Once in a while, a member of the plutocracy has the bad form to pull the curtain back on socio-economic realities and its covering political mascara. Such blunderer must be brought into the coliseum and throw the bread up into the crowd. There are almost never any real consequences – the most painful element is enduring the jeers of people who earn less than their personal driver.
Has the oligarchy paid any meaningful consequences for their staggering malfeasance, misjudgments and outright misrepresentations? Any bank CEO? Big Pharma? Hell, the White House gave Billy Tauzin a Lewinsky. Toyota? Even a ferriner spent only a few scant moments in the 15 minute news cycle penalty box.
True, Hayward’s optics are worse: dying animals and continued spewage. His ineptitude also dragged mandarins from the other Families oil companies before Congress. While they shared penalty box time with BP they obeyed the social contract and solidarity with class strata. Their displeasure at BP subtle and akin to neighbor on the Hamptons caught with inappropriate entertainment drawing the PoPo to look at the whole block.
But what of BP’s commitment of $20 billion? Non-trivial but still a gesture. It’s a large tip for the doorman for hitting his leg with a briefcase.

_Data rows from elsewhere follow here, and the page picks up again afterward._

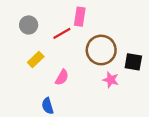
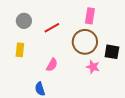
pink rectangle: (80, 17) -> (90, 16), moved
yellow rectangle: (36, 60) -> (20, 50), moved, turned -40

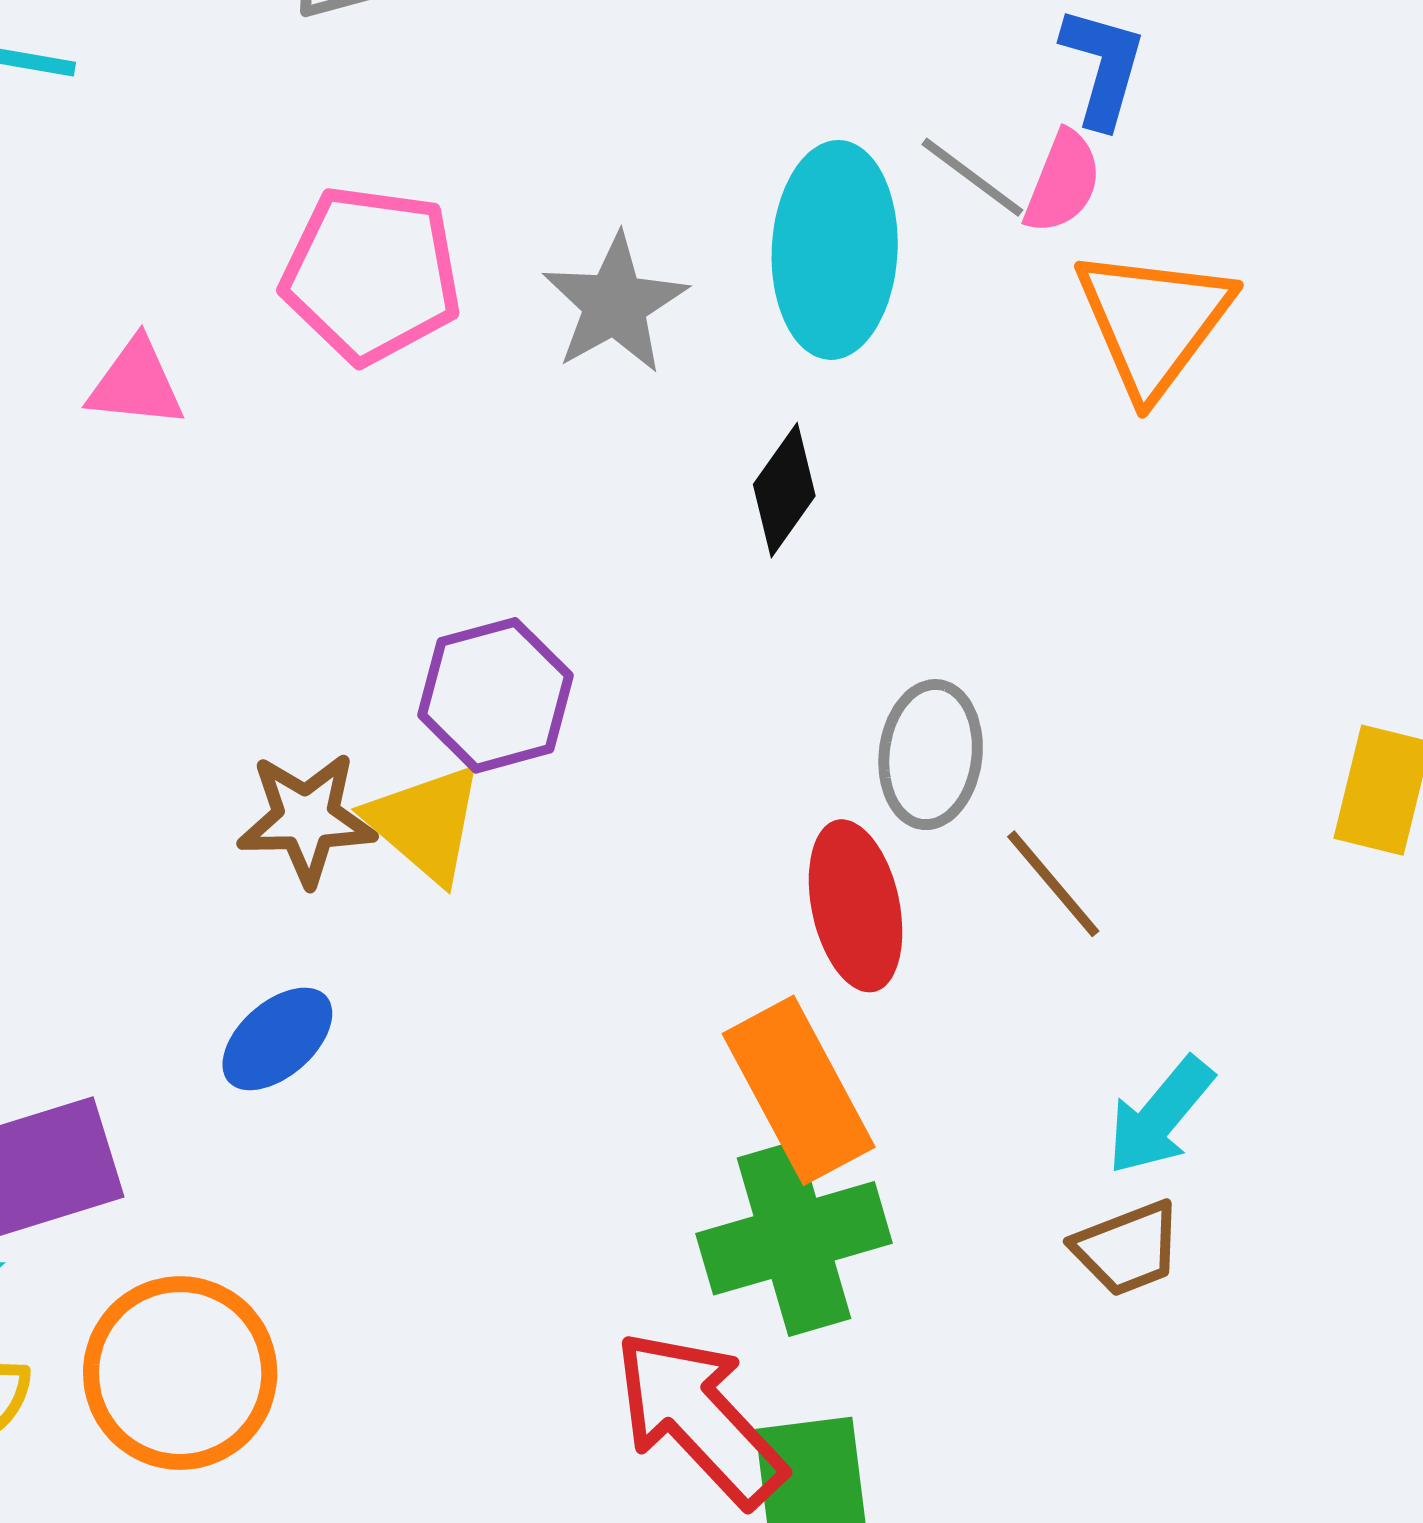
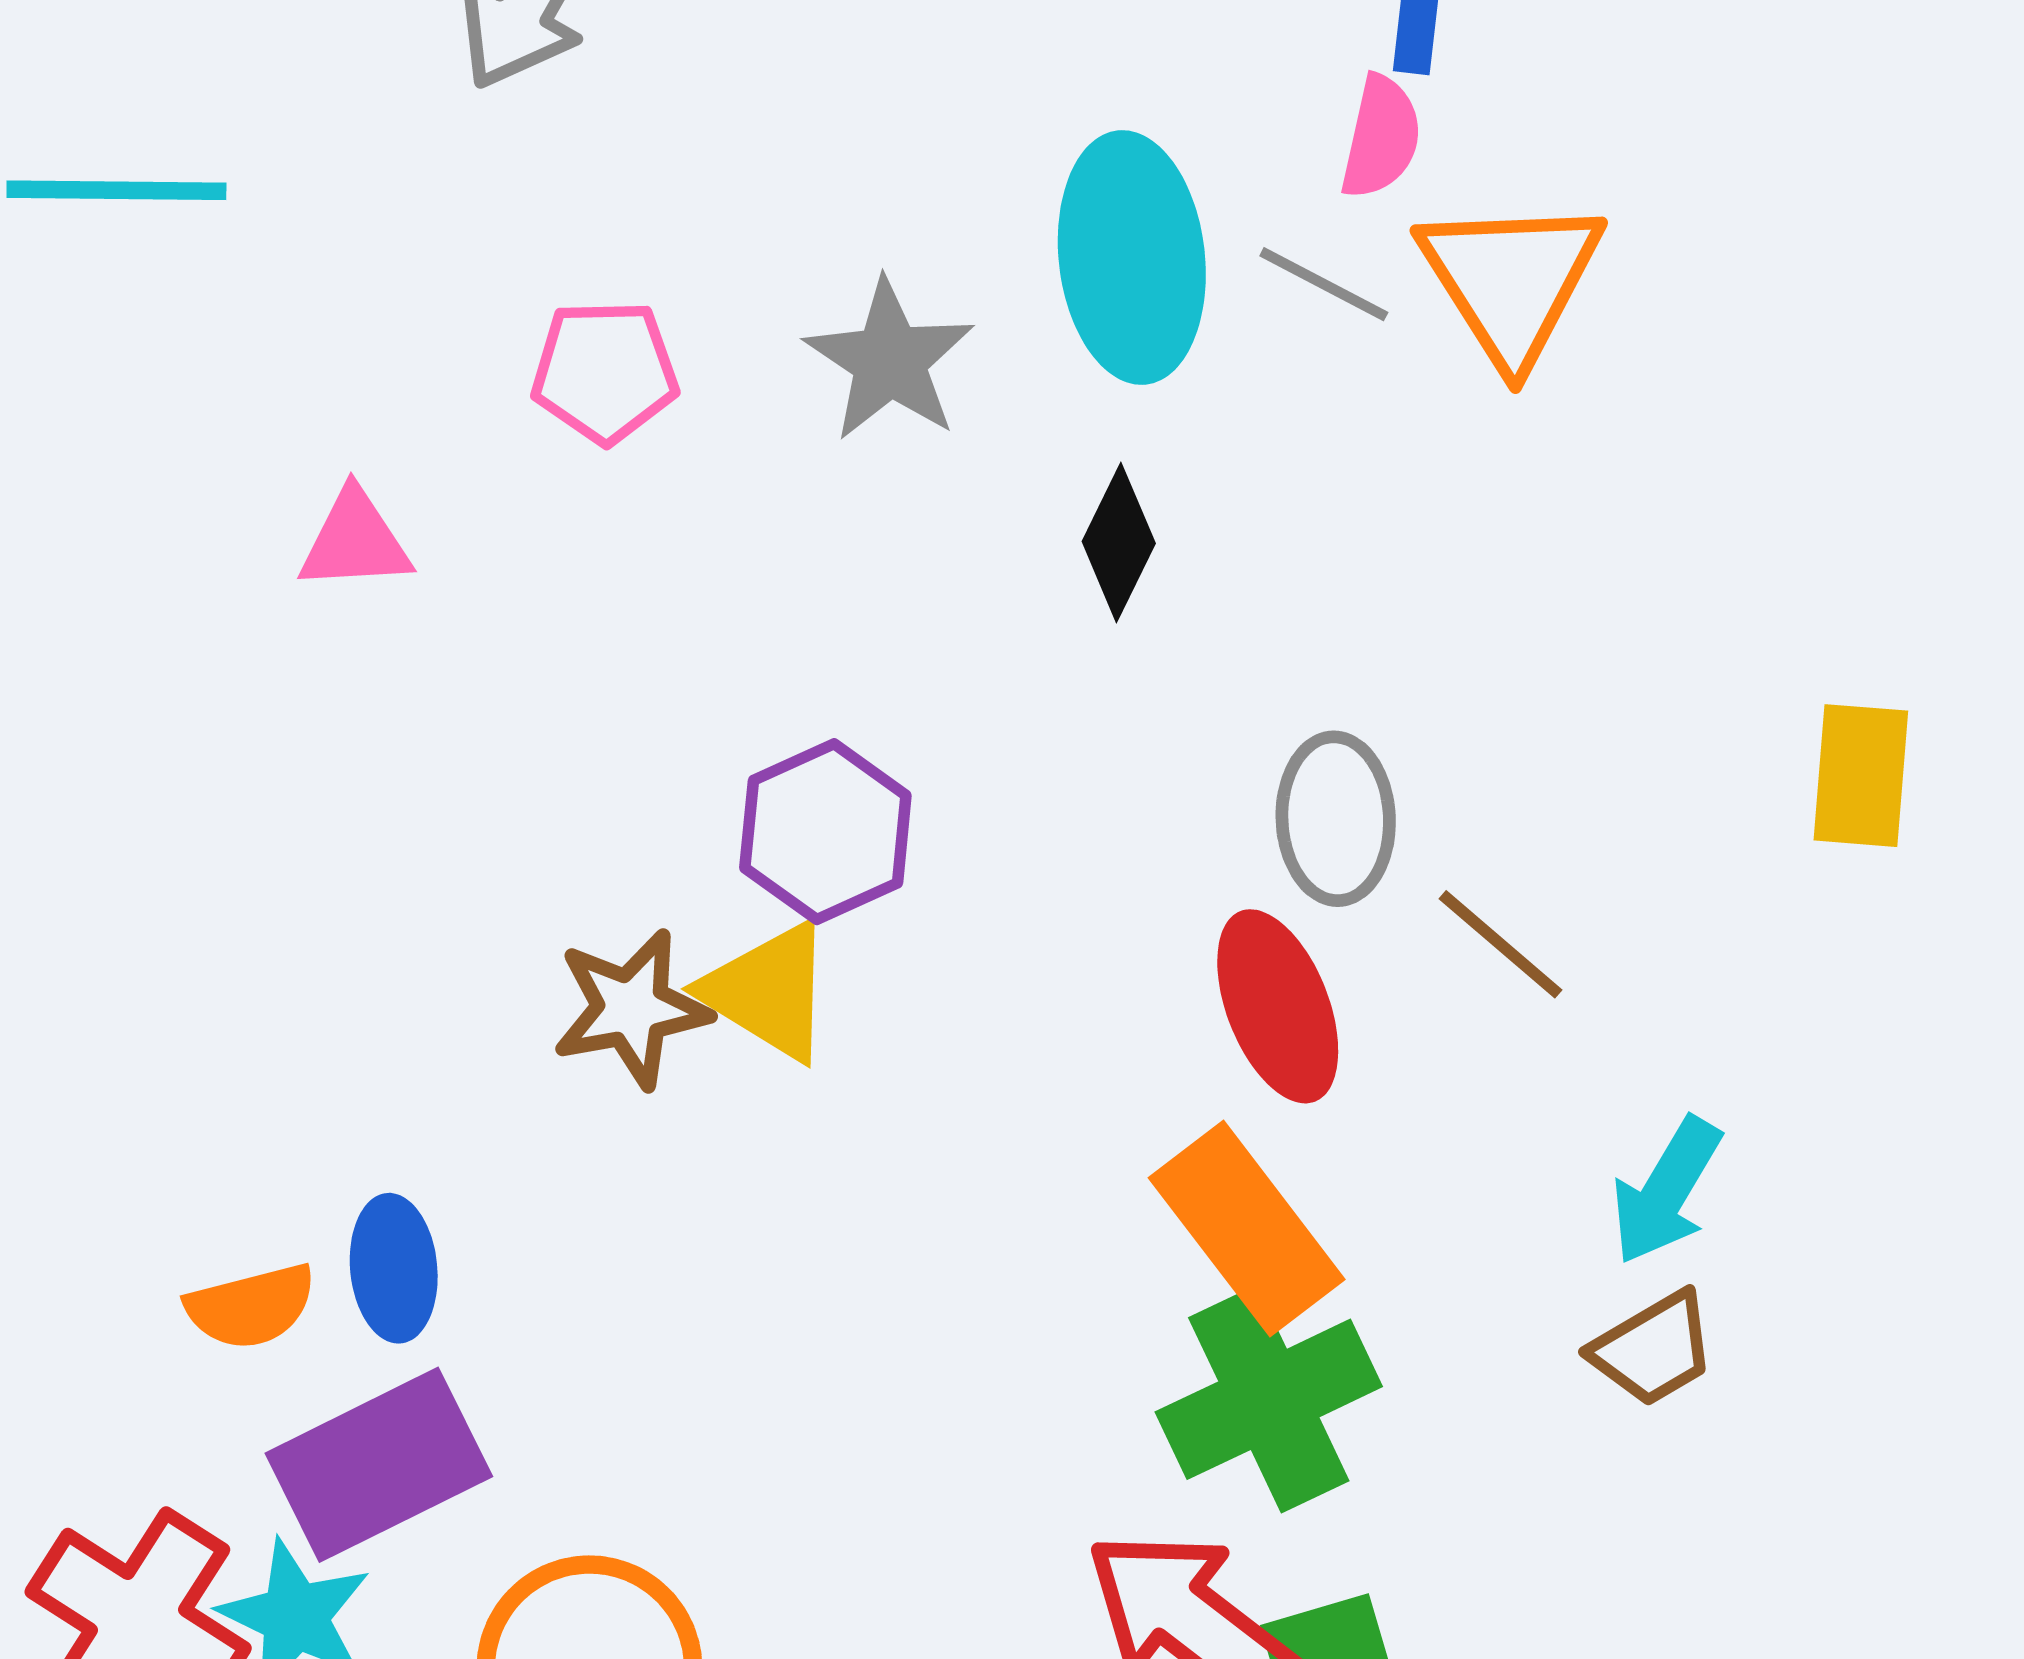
gray line: (972, 177) -> (1324, 284), moved
pink pentagon: (371, 274) -> (605, 372), size x0.7
blue ellipse: (277, 1039) -> (394, 1268), moved, turned -45

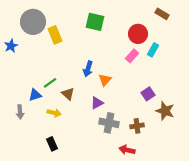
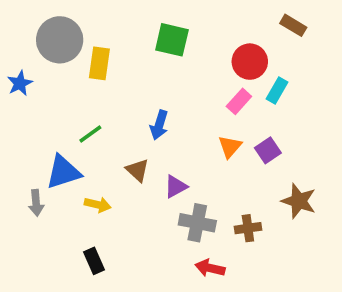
yellow rectangle: (55, 35) -> (99, 63), turned 30
orange triangle: (105, 80) -> (230, 147), moved
green line: (50, 83) -> (90, 134), moved
brown triangle: (68, 94) -> (137, 170), moved
purple square: (148, 94) -> (268, 150), moved
blue triangle: (35, 95) -> (63, 172), size x1.5
red arrow: (127, 150) -> (210, 268), moved

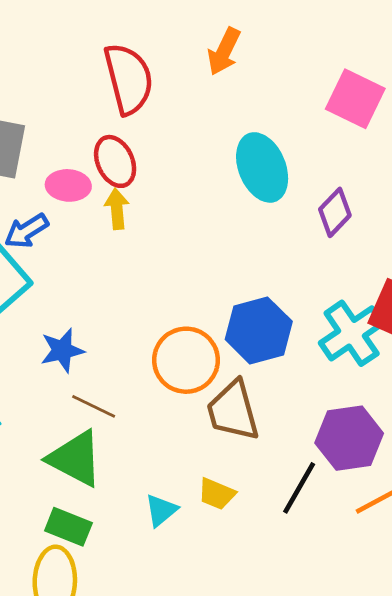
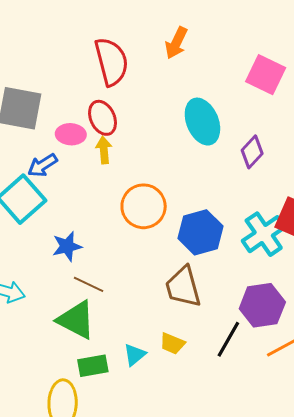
orange circle: (186, 360) -> (144, 206), moved
green rectangle: (68, 527) -> (93, 366), moved, turned -32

Didn’t Barton retract his fealty?
Architecturally, under these circumstances, no Potemkin government can take decisive action that will change the actual tectonics. Its masters will not allow it. Of course, this particular Administration finds contentment in obedience to form. It doesn’t even try to step beyond the veil of pretense into the real. Like Congress, they get their role; government minions are permitted to strut and bark (within limits).
The lesson for the rest of the oligarchs? Keep it meaningless and intangible. Avoid siphoning wealth and vitality from the American demotic goo with something tangible like oil, cars. More with Hollywood futures trading. Warren Buffett is texting that as we speak doubtlessly. How our oligarchs must be laughing. They think “What if CDOs were as black and obvious?”